(INFORMATION SHOWN)

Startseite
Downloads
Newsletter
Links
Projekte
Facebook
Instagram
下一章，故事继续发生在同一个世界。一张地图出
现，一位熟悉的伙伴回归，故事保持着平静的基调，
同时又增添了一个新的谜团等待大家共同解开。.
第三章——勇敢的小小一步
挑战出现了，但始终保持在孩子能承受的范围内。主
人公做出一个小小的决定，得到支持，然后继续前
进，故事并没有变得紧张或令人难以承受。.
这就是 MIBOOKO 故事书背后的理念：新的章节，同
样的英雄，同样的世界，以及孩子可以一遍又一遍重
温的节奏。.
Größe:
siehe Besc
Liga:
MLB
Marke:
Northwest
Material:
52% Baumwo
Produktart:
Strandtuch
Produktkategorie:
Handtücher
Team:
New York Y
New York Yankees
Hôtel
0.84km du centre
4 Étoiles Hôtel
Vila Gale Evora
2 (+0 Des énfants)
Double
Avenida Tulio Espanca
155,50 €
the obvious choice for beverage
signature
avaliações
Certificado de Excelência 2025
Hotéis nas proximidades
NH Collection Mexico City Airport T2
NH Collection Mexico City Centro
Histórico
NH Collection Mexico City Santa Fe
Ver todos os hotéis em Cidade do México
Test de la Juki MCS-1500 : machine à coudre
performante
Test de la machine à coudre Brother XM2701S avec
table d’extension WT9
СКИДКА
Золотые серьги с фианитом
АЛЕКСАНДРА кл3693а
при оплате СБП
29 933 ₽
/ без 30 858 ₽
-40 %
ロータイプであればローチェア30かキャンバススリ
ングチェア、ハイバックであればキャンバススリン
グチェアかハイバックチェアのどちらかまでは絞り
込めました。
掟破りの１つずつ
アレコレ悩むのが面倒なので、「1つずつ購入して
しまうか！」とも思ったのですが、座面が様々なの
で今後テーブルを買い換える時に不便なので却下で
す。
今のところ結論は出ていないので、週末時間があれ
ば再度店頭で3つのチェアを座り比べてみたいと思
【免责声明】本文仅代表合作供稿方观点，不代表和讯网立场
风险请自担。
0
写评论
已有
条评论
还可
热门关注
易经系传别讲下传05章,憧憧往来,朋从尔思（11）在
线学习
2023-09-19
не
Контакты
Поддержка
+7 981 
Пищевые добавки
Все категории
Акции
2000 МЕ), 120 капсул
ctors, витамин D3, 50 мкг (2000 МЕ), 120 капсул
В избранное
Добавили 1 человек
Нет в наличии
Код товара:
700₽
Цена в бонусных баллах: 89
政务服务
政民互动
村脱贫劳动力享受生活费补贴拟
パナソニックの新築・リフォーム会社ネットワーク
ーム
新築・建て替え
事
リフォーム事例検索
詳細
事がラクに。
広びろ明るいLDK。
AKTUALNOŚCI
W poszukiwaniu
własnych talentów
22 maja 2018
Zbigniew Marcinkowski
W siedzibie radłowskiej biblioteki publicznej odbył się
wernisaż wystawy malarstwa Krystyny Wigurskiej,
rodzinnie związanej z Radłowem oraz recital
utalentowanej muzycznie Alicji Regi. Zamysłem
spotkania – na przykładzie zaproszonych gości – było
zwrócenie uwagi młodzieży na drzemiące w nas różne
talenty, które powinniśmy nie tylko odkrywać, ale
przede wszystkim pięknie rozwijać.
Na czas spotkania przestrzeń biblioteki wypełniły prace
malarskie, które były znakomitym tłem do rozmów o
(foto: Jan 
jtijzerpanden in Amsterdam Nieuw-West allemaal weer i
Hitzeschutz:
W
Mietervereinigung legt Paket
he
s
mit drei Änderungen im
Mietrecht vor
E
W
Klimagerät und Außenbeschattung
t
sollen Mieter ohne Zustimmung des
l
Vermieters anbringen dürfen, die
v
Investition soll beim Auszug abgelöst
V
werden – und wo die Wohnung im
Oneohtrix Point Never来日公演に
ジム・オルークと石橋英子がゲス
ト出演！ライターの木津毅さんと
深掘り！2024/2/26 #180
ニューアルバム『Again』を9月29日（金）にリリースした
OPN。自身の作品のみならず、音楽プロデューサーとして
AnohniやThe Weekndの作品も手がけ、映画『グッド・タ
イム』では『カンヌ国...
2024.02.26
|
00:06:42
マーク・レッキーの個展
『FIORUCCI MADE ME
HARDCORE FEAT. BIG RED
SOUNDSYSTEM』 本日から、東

(End INFORMATION SHOWN)

● TASK STATEMENT
Copy out each line of the listing that holds the word "City".

● RESULT FOR THIS EXERCISE
NH Collection Mexico City Airport T2
NH Collection Mexico City Centro
NH Collection Mexico City Santa Fe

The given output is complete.